Let $\struct {A, \norm {\, \cdot \,} }$ be a commutative unital Banach algebra over $\C$.

Let $M$ be a maximal ideal of $A$.

Then there exists a character $\phi$ such that:

$\ker \phi = M$

Proof

From Maximal Ideal in Unital Banach Algebra is Closed, $M$ is closed.

Let $A/M$ be the quotient algebra of $A$ modulo $M$.

From Quotient Normed Algebra of Unital Normed Algebra is Unital Normed Algebra, $A/M$ is a unital normed algebra.

From Quotient Algebra of Commutative Algebra is Commutative, $A/M$ is a commutative algebra.

Hence from the Gelfand-Mazur Theorem, there exists an isometric algebra isomorphism $q_2 : A/M \to \C$.

From Quotient Mapping on Quotient Algebra is Algebra Homomorphism, $q_1 : A \to A/M$ defined by:

$\map {q_1} x = x + M$

for each $x \in A$ is a algebra homomorphism.
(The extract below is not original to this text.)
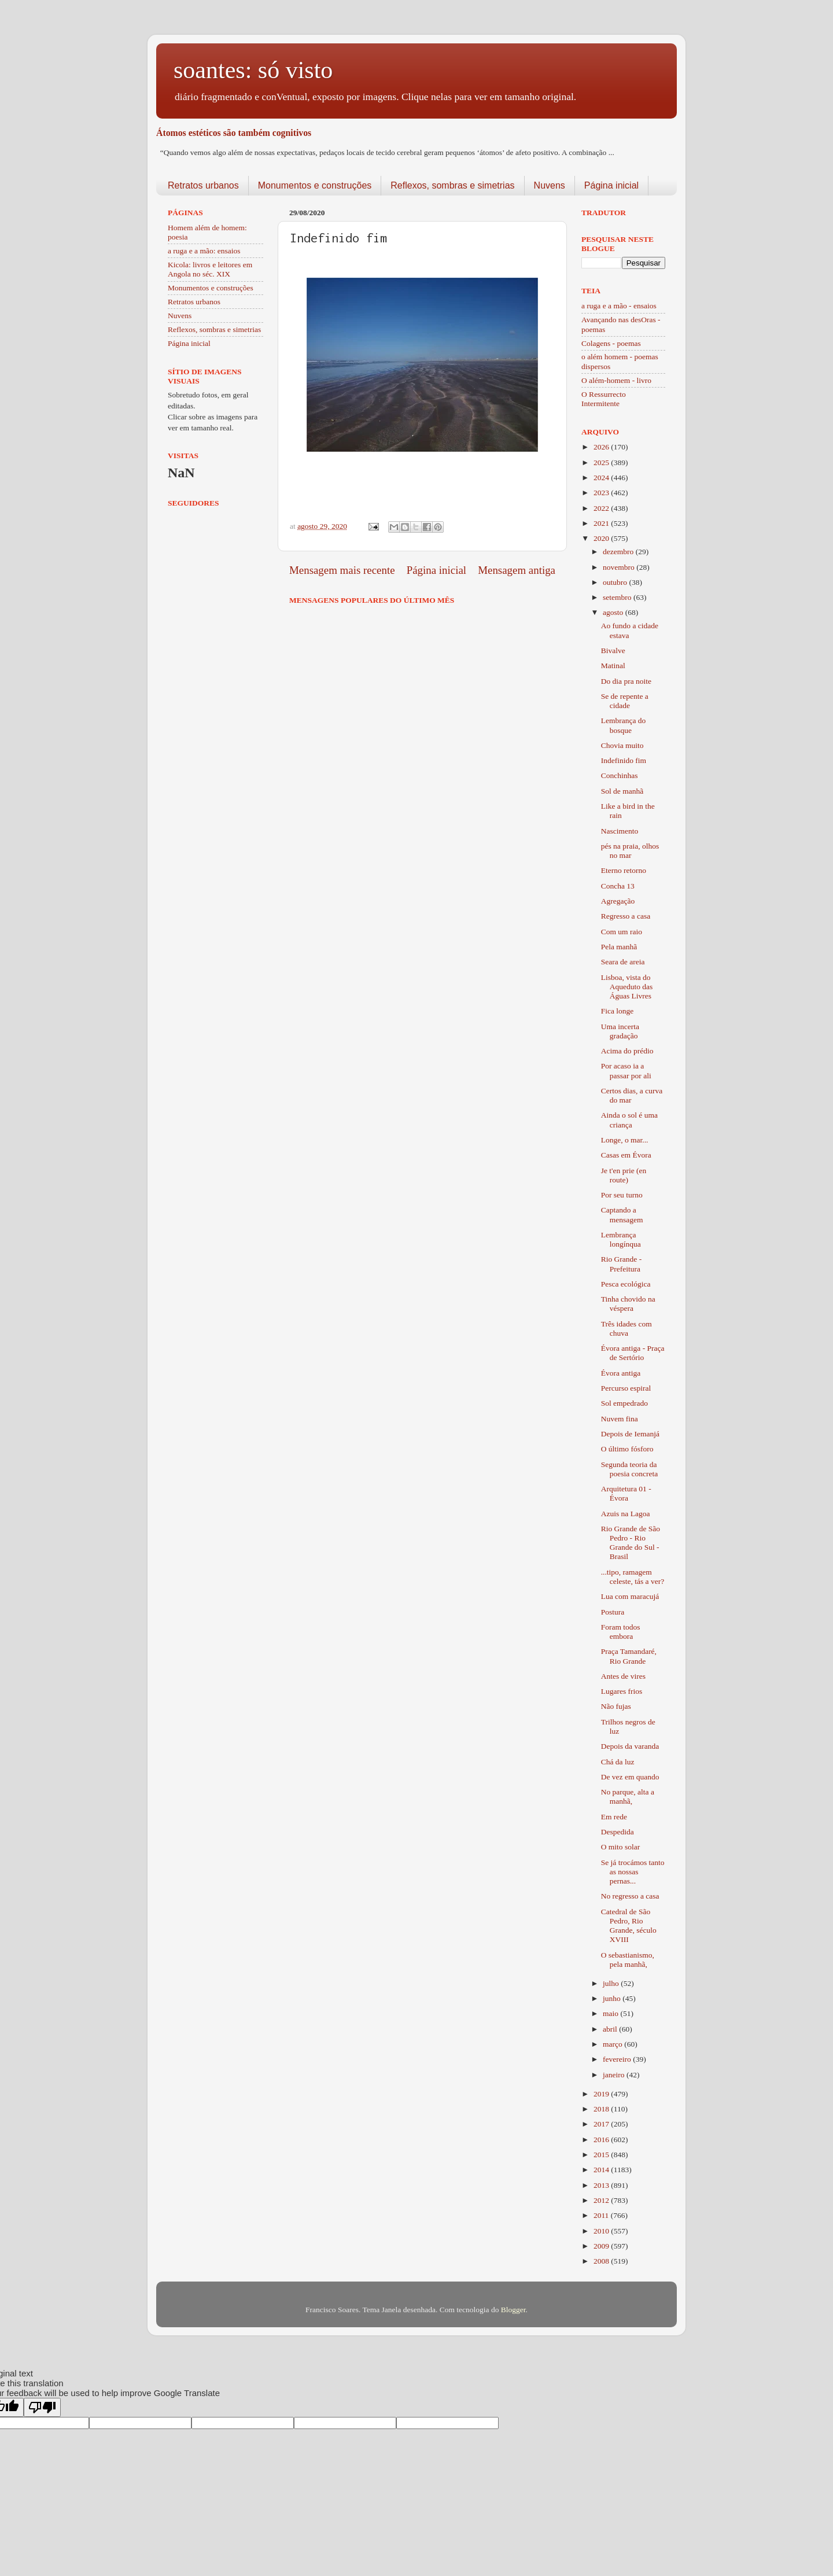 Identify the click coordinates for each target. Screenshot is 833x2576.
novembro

From Composition of Algebra Homomorphisms is Algebra Homomorphism, $q_2 \circ q_1 : A \to \C$ is an algebra homomorphism.

Since $q_2$ is an algebra isomorphism, for any $x + M \in A/M \setminus \set { {\mathbf 0}_{A/M} }$, we have $\map {q_2} {x + M} = \map {q_2} {\map {q_1} x} \ne 0$.

Hence $q_2 \circ q_1 : A \to \C$ is a non-zero algebra homomorphism.

Hence $\phi = q_2 \circ q_1$ is a character on $A$.

We just need to assure ourselves that $\ker \phi = M$.

Since $q_2$ is an algebra isomorphism we have $\ker {q_2} = \set { {\mathbf 0}_A + M}$.

Hence if $\map {q_2} {\map {q_1} x} = 0$ for $x \in A$ we have $\map {q_1} x = {\mathbf 0}_{A/M}$.

From Kernel of Quotient Mapping, we then have $x \in M$.

Conversely, if $x \in M$ then $\map {q_1} x = 0$ so $\map \phi x = 0$.

So $\ker \phi = M$ as desired.

$\blacksquare$